> _Activity_
Using the data below, return word for word every line from the one holding "Об этом сообщает" down to the one holding "Contactez une entreprise". Leave pictures out.

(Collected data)
<<<<
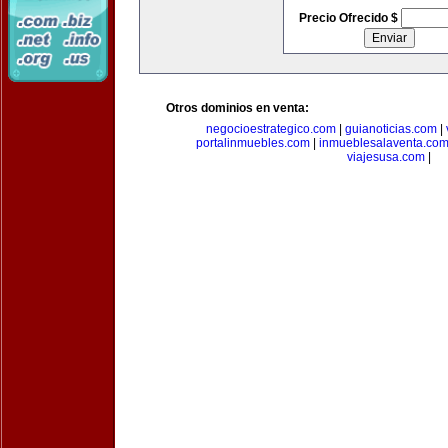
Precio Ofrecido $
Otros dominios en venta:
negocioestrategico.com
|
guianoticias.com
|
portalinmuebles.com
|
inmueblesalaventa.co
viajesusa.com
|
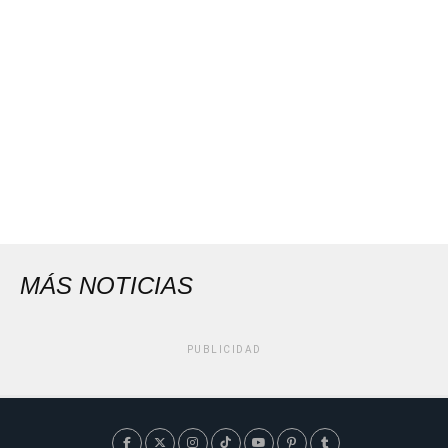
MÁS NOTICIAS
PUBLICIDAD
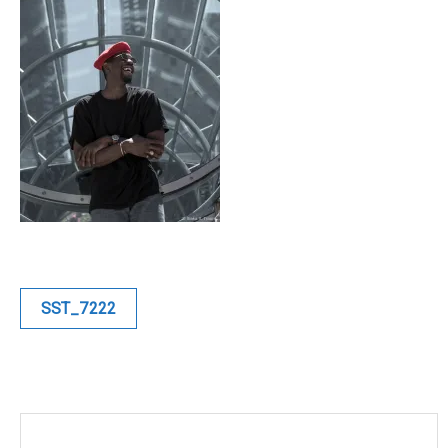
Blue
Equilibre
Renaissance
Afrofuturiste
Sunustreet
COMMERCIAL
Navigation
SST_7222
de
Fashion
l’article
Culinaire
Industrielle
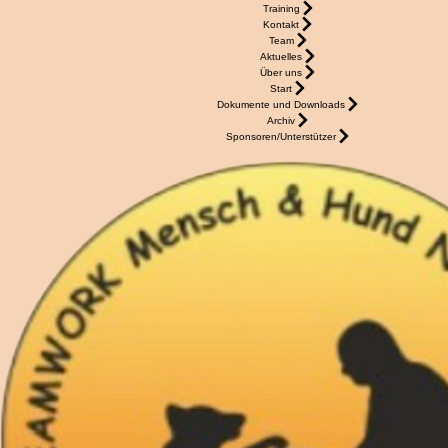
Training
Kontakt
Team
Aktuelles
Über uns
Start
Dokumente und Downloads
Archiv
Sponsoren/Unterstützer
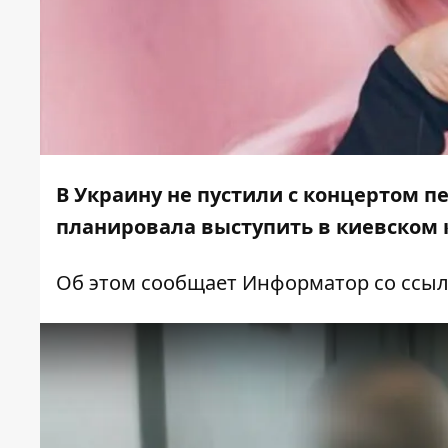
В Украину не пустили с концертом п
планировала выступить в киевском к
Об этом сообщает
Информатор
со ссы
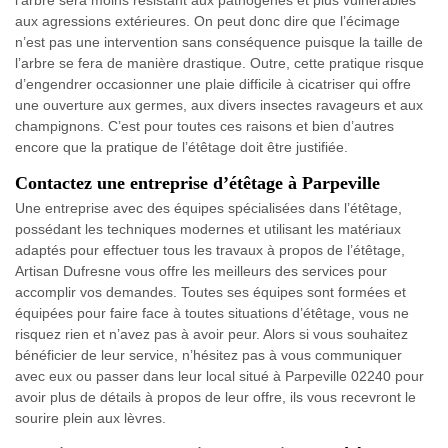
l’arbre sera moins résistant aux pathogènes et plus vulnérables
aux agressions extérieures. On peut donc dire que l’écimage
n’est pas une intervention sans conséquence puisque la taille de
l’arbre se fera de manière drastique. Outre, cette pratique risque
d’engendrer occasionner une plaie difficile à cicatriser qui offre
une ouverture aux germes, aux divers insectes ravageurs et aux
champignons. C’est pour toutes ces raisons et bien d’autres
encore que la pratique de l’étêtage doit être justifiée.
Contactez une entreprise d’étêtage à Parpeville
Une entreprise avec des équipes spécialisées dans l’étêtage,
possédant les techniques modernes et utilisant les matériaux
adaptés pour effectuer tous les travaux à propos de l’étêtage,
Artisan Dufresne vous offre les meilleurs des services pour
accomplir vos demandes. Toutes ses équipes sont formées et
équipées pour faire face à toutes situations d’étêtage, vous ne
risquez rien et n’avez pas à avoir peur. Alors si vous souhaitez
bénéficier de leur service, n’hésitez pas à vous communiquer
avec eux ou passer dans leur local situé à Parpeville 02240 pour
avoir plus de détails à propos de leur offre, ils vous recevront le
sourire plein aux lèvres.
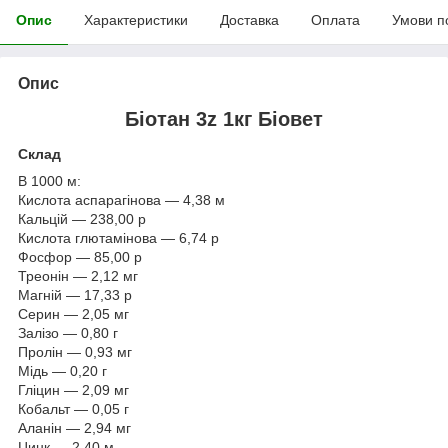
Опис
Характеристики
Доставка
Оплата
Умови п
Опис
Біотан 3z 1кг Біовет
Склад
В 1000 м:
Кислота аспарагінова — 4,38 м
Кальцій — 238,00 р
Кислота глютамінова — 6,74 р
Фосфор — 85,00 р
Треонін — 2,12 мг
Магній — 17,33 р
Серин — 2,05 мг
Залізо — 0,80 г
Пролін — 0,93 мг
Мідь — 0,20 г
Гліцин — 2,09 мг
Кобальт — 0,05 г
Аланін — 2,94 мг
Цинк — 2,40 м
>>>>
> _Answer for the task_
Об этом сообщает
Информатор
со ссы
l’arbre sera moins résistant aux pathogènes et plus vulnérables
aux agressions extérieures. On peut donc dire que l’écimage
n’est pas une intervention sans conséquence puisque la taille de
l’arbre se fera de manière drastique. Outre, cette pratique risque
d’engendrer occasionner une plaie difficile à cicatriser qui offre
une ouverture aux germes, aux divers insectes ravageurs et aux
champignons. C’est pour toutes ces raisons et bien d’autres
encore que la pratique de l’étêtage doit être justifiée.
Contactez une entreprise d’étêtage à Parpeville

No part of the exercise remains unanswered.